Naast de door de AP geadviseerde wettelijke grondslag, stel ik zelf nog twee voorwaarden
voor de landelijke introductie, te weten: positieve uitkomsten van het vervolg van
de praktijktest (waarover ik u in mijn brief van 16 juli informeerde) en positieve
uitkomsten van een gezamenlijke uitvoeringstoets met de GGD-en op de effecten van
de introductie van CoronaMelder (zoals in mijn brief van 6 augustus gemeld4).

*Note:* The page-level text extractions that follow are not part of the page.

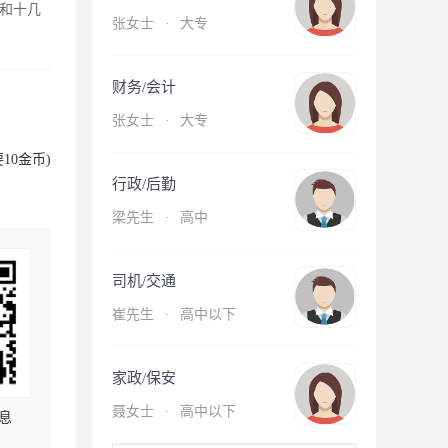
和十几
张女士
·
大专
财务/会计
张女士
·
大专
10金币)
行政/后勤
梁先生
·
高中
司机/交通
崔先生
·
高中以下
家政/保安
聂女士
·
高中以下
息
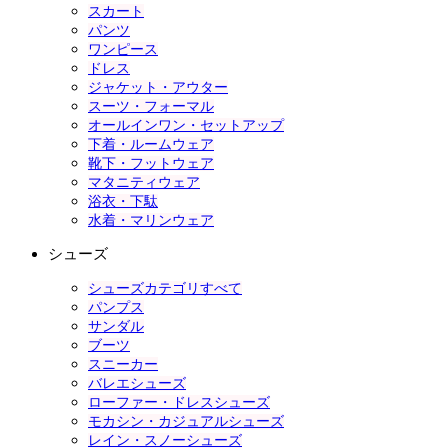
スカート
パンツ
ワンピース
ドレス
ジャケット・アウター
スーツ・フォーマル
オールインワン・セットアップ
下着・ルームウェア
靴下・フットウェア
マタニティウェア
浴衣・下駄
水着・マリンウェア
シューズ
シューズカテゴリすべて
パンプス
サンダル
ブーツ
スニーカー
バレエシューズ
ローファー・ドレスシューズ
モカシン・カジュアルシューズ
レイン・スノーシューズ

Ik ga hierover graag op korte termijn met uw Kamer in gesprek. Ik ben uiteraard bereid
dit vooraf te laten gaan door een technische briefing waarin u zich door de inhoudelijk
experts over de (technische) keuzes en uitwerking van CoronaMelder kunt laten informeren.
Vervolg praktijktest
Zoals in mijn brief van 16 juli aangekondigd, is vandaag (17 augustus 2020) het vervolg
van de praktijktest gestart. Deze praktijktest zal lopen tot de landelijke introductie
van CoronaMelder. In vijf GGD-regio’s5 wordt de werking van de app in de praktijk van de GGD getest. De GGD-en kunnen zo
ervaring op doen met het implementeren van het nieuwe werkproces. Zo wordt de werkwijze
getest en kunnen verbeterpunten worden aandragen voorafgaand aan landelijke introductie.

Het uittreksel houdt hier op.